Prozessbeginn Kremlgegner Nawalny droht lange Haftstrafe - Erste Festnahmen bei Demos

Moskau · Unter einem beipiellosen Polizeiaufgebot hat in Moskau der international umstrittene Prozess über eine lange Haft gegen den Kremlgegner Alexej Nawalny begonnen.

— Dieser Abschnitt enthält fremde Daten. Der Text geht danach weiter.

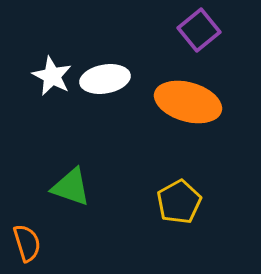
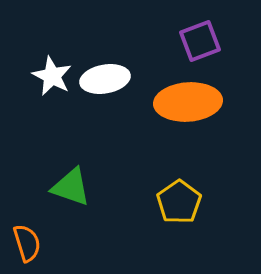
purple square: moved 1 px right, 11 px down; rotated 18 degrees clockwise
orange ellipse: rotated 20 degrees counterclockwise
yellow pentagon: rotated 6 degrees counterclockwise
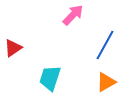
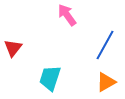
pink arrow: moved 6 px left; rotated 80 degrees counterclockwise
red triangle: rotated 18 degrees counterclockwise
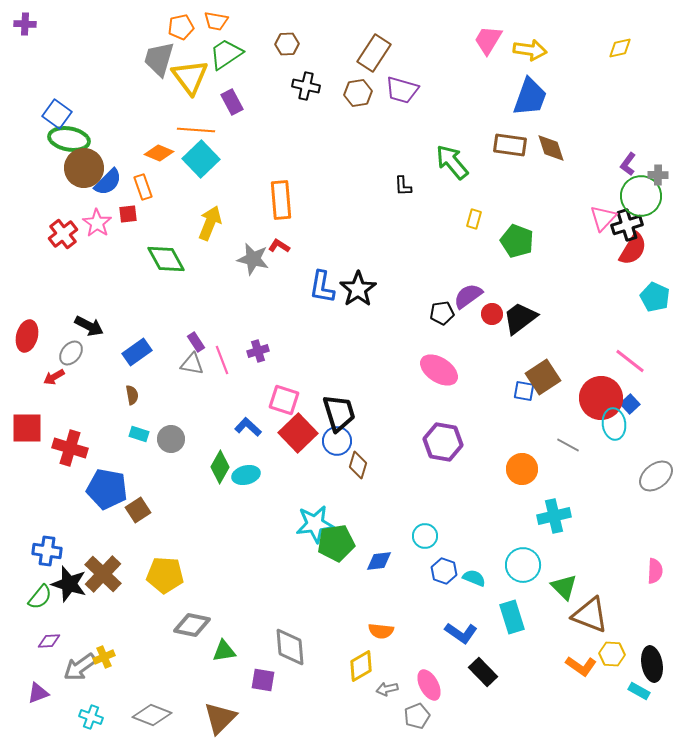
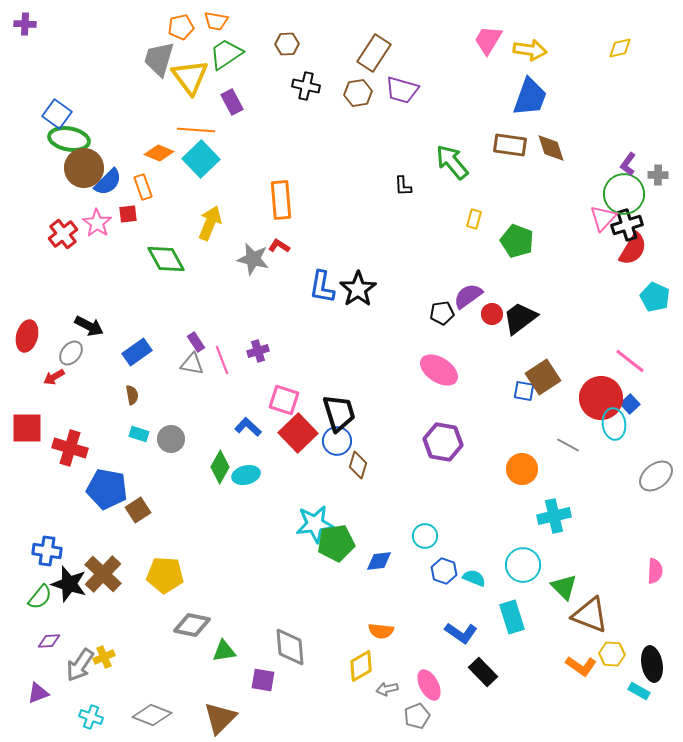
green circle at (641, 196): moved 17 px left, 2 px up
gray arrow at (80, 667): moved 2 px up; rotated 20 degrees counterclockwise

 Ein Polizeiwagen vor dem Gebäude in Moskau, das die Bewährungsstrafe des russischen Oppositionsführers Alexej Nawalny überprüfen soll. Foto: Alexander Zemlianichenko/AP/dpa

Ein Polizeiwagen vor dem Gebäude in Moskau, das die Bewährungsstrafe des russischen Oppositionsführers Alexej Nawalny überprüfen soll. Foto: Alexander Zemlianichenko/AP/dpa

Foto: Alexander Zemlianichenko

Das Moskauer Stadtgericht wurde von Hundertschaften der auf Anti-Terror-Einsätze spezialisierten Sonderpolizei OMON bewacht und weiträumig abgesperrt mit Metallgittern, wie eine Reporterin der Deutschen Presse-Agentur vor Ort berichtete. Der Staatsmacht rüstete sich gegen Proteste von Nawalnys Unterstützern. Es gab schon vor Beginn der als politische Inszenierung kritisierten Verhandlung erste Festnahmen.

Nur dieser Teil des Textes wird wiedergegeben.